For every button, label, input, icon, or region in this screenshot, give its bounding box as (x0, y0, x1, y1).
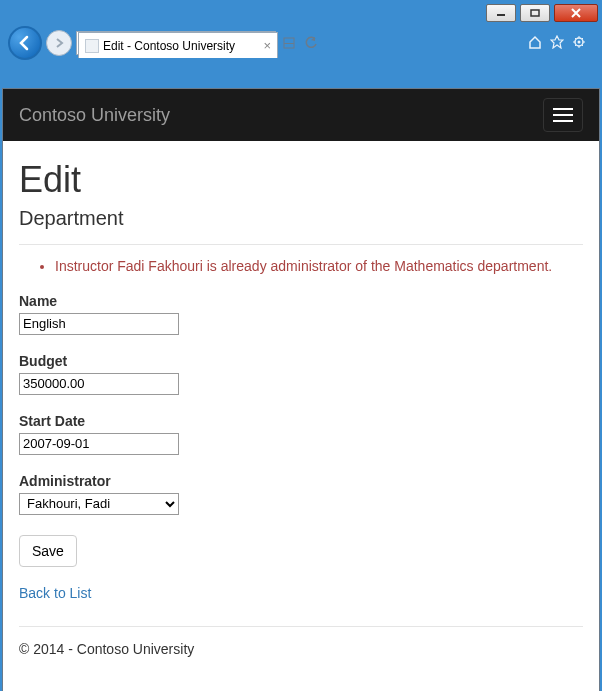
page-icon (85, 39, 99, 53)
budget-label: Budget (19, 353, 583, 369)
compat-view-icon[interactable] (280, 34, 298, 52)
arrow-right-icon (53, 37, 65, 49)
app-navbar: Contoso University (3, 89, 599, 141)
nav-back-button[interactable] (8, 26, 42, 60)
svg-rect-0 (497, 14, 505, 16)
tab-title: Edit - Contoso University (103, 39, 235, 53)
budget-input[interactable] (19, 373, 179, 395)
startdate-input[interactable] (19, 433, 179, 455)
window-close-button[interactable] (554, 4, 598, 22)
page-content: Edit Department Instructor Fadi Fakhouri… (3, 141, 599, 667)
hamburger-icon (553, 108, 573, 110)
name-input[interactable] (19, 313, 179, 335)
tools-icon[interactable] (572, 35, 586, 52)
save-button[interactable]: Save (19, 535, 77, 567)
validation-error: Instructor Fadi Fakhouri is already admi… (55, 257, 583, 277)
brand-text: Contoso University (19, 105, 170, 126)
minimize-icon (496, 9, 506, 17)
page-subtitle: Department (19, 207, 583, 230)
close-icon (570, 8, 582, 18)
browser-window: http://localhost:16: Edit - C (0, 0, 602, 691)
favorites-icon[interactable] (550, 35, 564, 52)
svg-point-6 (578, 40, 581, 43)
svg-rect-4 (284, 43, 294, 44)
browser-tab[interactable]: Edit - Contoso University × (78, 32, 278, 58)
field-name: Name (19, 293, 583, 335)
nav-forward-button[interactable] (46, 30, 72, 56)
arrow-left-icon (16, 34, 34, 52)
back-to-list-link[interactable]: Back to List (19, 585, 91, 601)
divider (19, 244, 583, 245)
name-label: Name (19, 293, 583, 309)
window-minimize-button[interactable] (486, 4, 516, 22)
administrator-label: Administrator (19, 473, 583, 489)
tab-close-button[interactable]: × (263, 38, 271, 53)
validation-summary: Instructor Fadi Fakhouri is already admi… (19, 257, 583, 277)
footer-divider (19, 626, 583, 627)
field-administrator: Administrator Fakhouri, Fadi (19, 473, 583, 515)
svg-rect-1 (531, 10, 539, 16)
home-icon[interactable] (528, 35, 542, 52)
administrator-select[interactable]: Fakhouri, Fadi (19, 493, 179, 515)
tab-strip: Edit - Contoso University × (2, 60, 600, 88)
page-title: Edit (19, 159, 583, 201)
footer-text: © 2014 - Contoso University (19, 641, 583, 657)
browser-tools (528, 30, 594, 56)
field-startdate: Start Date (19, 413, 583, 455)
startdate-label: Start Date (19, 413, 583, 429)
window-titlebar (2, 2, 600, 26)
maximize-icon (530, 9, 540, 17)
window-maximize-button[interactable] (520, 4, 550, 22)
field-budget: Budget (19, 353, 583, 395)
page-viewport: Contoso University Edit Department Instr… (2, 88, 600, 691)
menu-toggle-button[interactable] (543, 98, 583, 132)
refresh-button[interactable] (302, 34, 320, 52)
# # # #
— Task details —
Your task is to copy each line of the listing that holds the word "minimize".

— Written response —
minimize-icon (496, 9, 506, 17)
window-minimize-button[interactable] (486, 4, 516, 22)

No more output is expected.